● BRIEF
Using the data below, set down every line from the one containing "Universidad del Bio Bio" through the one containing "理はそれだけ。 特別な日のディ", inclusive and unchanged. Pictures are to be skipped.

Dataset excerpts:
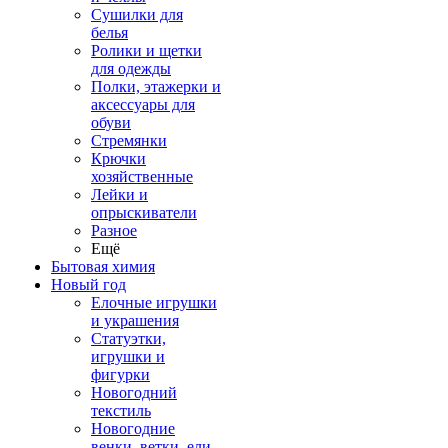
Сушилки для
белья
Ролики и щетки
для одежды
Полки, этажерки и
аксессуары для
обуви
Стремянки
Крючки
хозяйственные
Лейки и
опрыскиватели
Разное
Ещё
Бытовая химия
Новый год
Елочные игрушки
и украшения
Статуэтки,
игрушки и
фигурки
Новогодний
текстиль
Новогодние
венки, ветки, ели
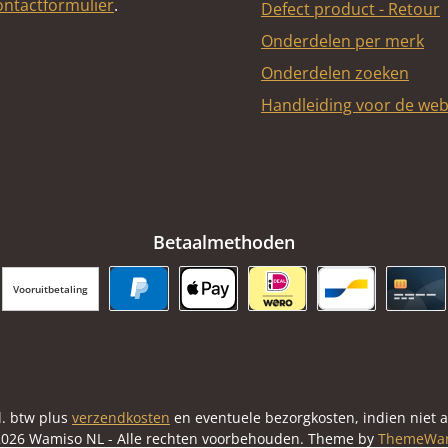
ontactformulier
.
Defect product - Retour
Onderdelen per merk
Onderdelen zoeken
Handleiding voor de we
Betaalmethoden
Vooruitbetaling
PayPal
Apple Pay
iDEAL | Wero
Bancontact
Cred
cl. btw plus
verzendkosten
en eventuele bezorgkosten, indien niet 
026 Wamiso NL - Alle rechten voorbehouden. Theme by
ThemeWa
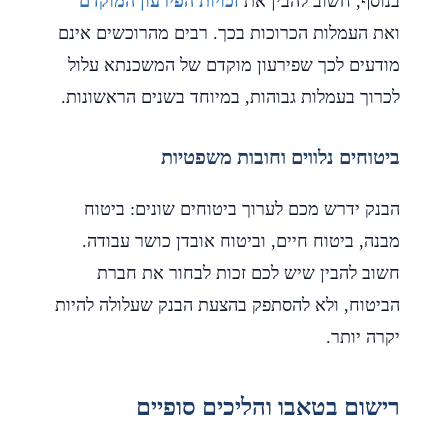
בנוסף, חשוב להבין את
זכויות הפירעון המוקדם
ואת העמלות הכרוכות בכך. רבים מהרוכשים אינם
מודעים לכך שפירעון מוקדם של המשכנתא עלול
לכרוך בעמלות גבוהות, במיוחד בשנים הראשונות.
ביטוחים נלווים וחובות משפטיות
הבנק ידרש מכם לערוך ביטוחים שונים: ביטוח
מבנה, ביטוח חיים, וביטוח אובדן כושר עבודה.
חשוב להבין שיש לכם זכות לבחור את חברת
הביטוח, ולא להסתפק בהצעת הבנק שעלולה להיות
יקרה יותר.
רישום בטאבו והליכים סופיים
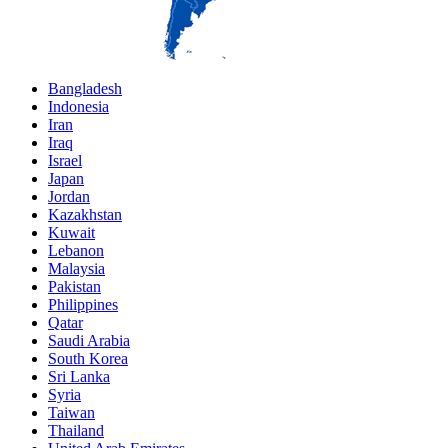
Bangladesh
Indonesia
Iran
Iraq
Israel
Japan
Jordan
Kazakhstan
Kuwait
Lebanon
Malaysia
Pakistan
Philippines
Qatar
Saudi Arabia
South Korea
Sri Lanka
Syria
Taiwan
Thailand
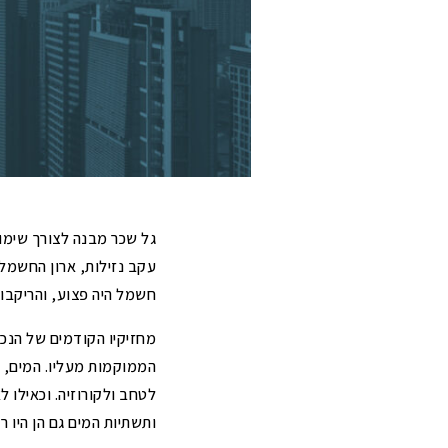
בדיקת הצעת יריבות שהוגשו למכרז
הפנים
ושיהוי
משרד הפנים
בקשות להבהרות ולשינוי תנאי סף של
תיאורי מקרה – ארנונה למגורי
פטור בטענת "איני מחזיק"
מכרזים (טרם הגשת ההצעה)
הרמת מסך בעלי שליטה לגביית חובות
עתירות מנהליות בנושא מכרזים
ארנונה
תיאורי מקרה – מכרזים
תיאורי מקרה – ארנונה לעסקים
גל שכר מבנה לצורך שימוש
עקב נזילות, ארון החשמל
חשמל היה פצוע, והריקבון
מחזיקיו הקודמים של הנכ
הממוקמות מעליו. המים, 
לטחב ולקורוזיה. וכאילו 
ותשתיות המים גם הן היו ר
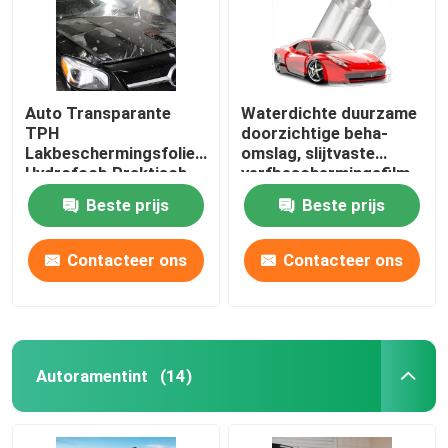
Over ons
Auto Transparante
Waterdichte duurzame
Fabrieksreis
TPH
doorzichtige beha-
Lakbeschermingsfolie
omslag, slijtvaste
Hydrofoob Praktisch
verfbeschermingsfilm
Kwaliteitscontrole
Beste prijs
Beste prijs
Contacteer ons
Contacteer ons
Contacteer ons
nieuws
Alle Gevallen
Autoramentint
(14)
Gekleurde lakbeschermingsfolie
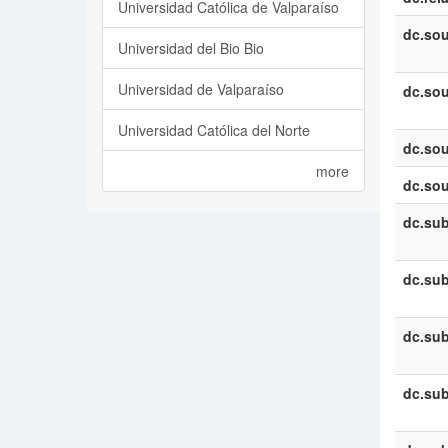
Universidad Católica de Valparaíso
dc.sou
Universidad del Bio Bio
Universidad de Valparaíso
dc.sou
Universidad Católica del Norte
dc.sou
more
dc.sou
dc.sub
dc.sub
dc.sub
dc.sub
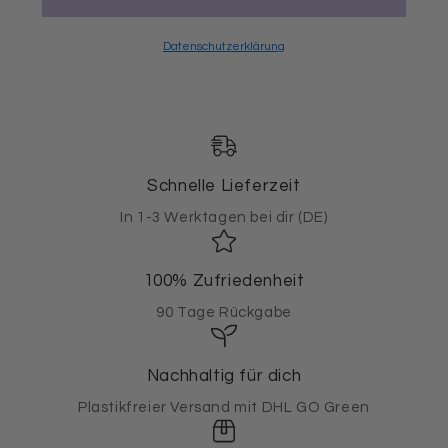
Datenschutzerklärung
Schnelle Lieferzeit
In 1-3 Werktagen bei dir (DE)
100% Zufriedenheit
90 Tage Rückgabe
Nachhaltig für dich
Plastikfreier Versand mit DHL GO Green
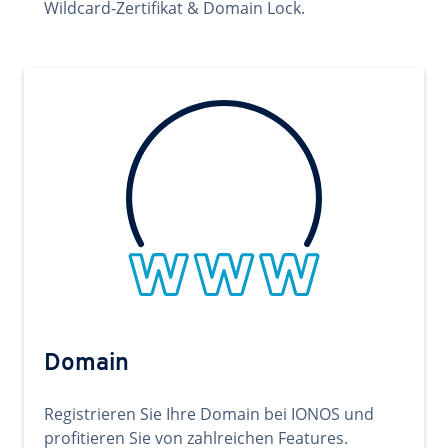
Wildcard-Zertifikat & Domain Lock.
Domain
Registrieren Sie Ihre Domain bei IONOS und
profitieren Sie von zahlreichen Features.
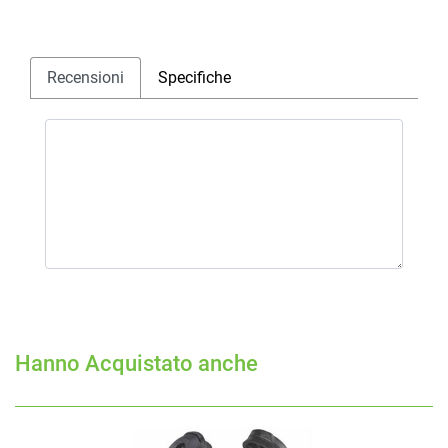
Recensioni
Specifiche
Hanno Acquistato anche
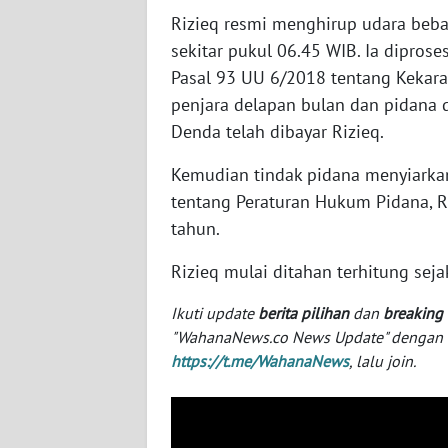
SERAMBI
Rizieq resmi menghirup udara bebas
sekitar pukul 06.45 WIB. Ia dipros
WN
Pasal 93 UU 6/2018 tentang Kekar
JAMBI
penjara delapan bulan dan pidana 
Denda telah dibayar Rizieq.
WN
SULTRA
Kemudian tindak pidana menyiarka
tentang Peraturan Hukum Pidana, R
WN
tahun.
NTB
Rizieq mulai ditahan terhitung se
WN
SULTENG
Ikuti update
berita pilihan
dan
breaking
"WahanaNews.co News Update" dengan ins
https://t.me/WahanaNews
, lalu join.
WN
SULBAR
WN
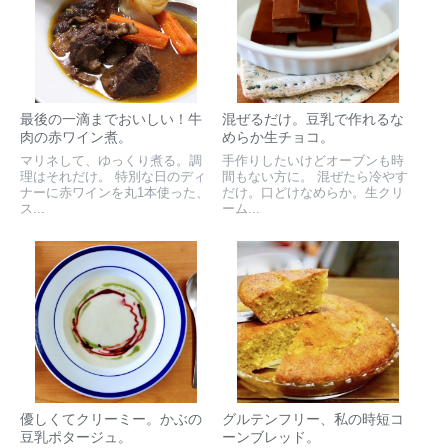
最後の一滴までおいしい！牛
混ぜるだけ。豆乳で作れるな
肉の赤ワイン煮。
めらか生チョコ。
マリネして、ゆっくり煮る。調
手作りしたいけどオーブンも時
理はそれだけ。 特別な日のディ
間もない方に。 混ぜたら冷やす
ナーに赤ワインを丸1本使った、
だけ。口どけなめらか。生クリ
ス...
ーム...
優しくてクリーミー。かぶの
グルテンフリー、私の時短コ
豆乳ポタージュ。
ーンブレッド。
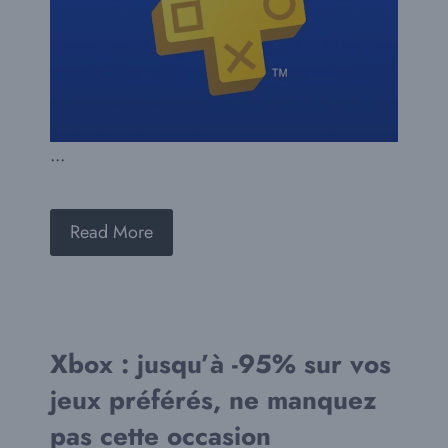
...
Read More
Xbox : jusqu’à -95% sur vos
jeux préférés, ne manquez
pas cette occasion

● REPLY TO THE TASK
Universidad del Bio Bio
Universidad de Valparaíso
dc.sou
Universidad Católica del Norte
dc.sou
more
dc.sou
dc.sub
dc.sub
dc.sub
dc.sub
Datenschutzerklärung
Schnelle Lieferzeit
In 1-3 Werktagen bei dir (DE)
100% Zufriedenheit
90 Tage Rückgabe
Nachhaltig für dich
Plastikfreier Versand mit DHL GO Green
Wildcard-Zertifikat & Domain Lock.
Domain
Registrieren Sie Ihre Domain bei IONOS und
profitieren Sie von zahlreichen Features.
Recensioni
Specifiche
Hanno Acquistato anche
SERAMBI
Rizieq resmi menghirup udara bebas
sekitar pukul 06.45 WIB. Ia dipros
WN
Pasal 93 UU 6/2018 tentang Kekar
JAMBI
penjara delapan bulan dan pidana 
Denda telah dibayar Rizieq.
WN
SULTRA
Kemudian tindak pidana menyiarka
tentang Peraturan Hukum Pidana, R
WN
tahun.
NTB
Rizieq mulai ditahan terhitung se
WN
SULTENG
Ikuti update
berita pilihan
dan
breaking
"WahanaNews.co News Update" dengan ins
https://t.me/WahanaNews
, lalu join.
WN
SULBAR
WN
最後の一滴までおいしい！牛
混ぜるだけ。豆乳で作れるな
肉の赤ワイン煮。
めらか生チョコ。
マリネして、ゆっくり煮る。調
手作りしたいけどオーブンも時
理はそれだけ。 特別な日のディ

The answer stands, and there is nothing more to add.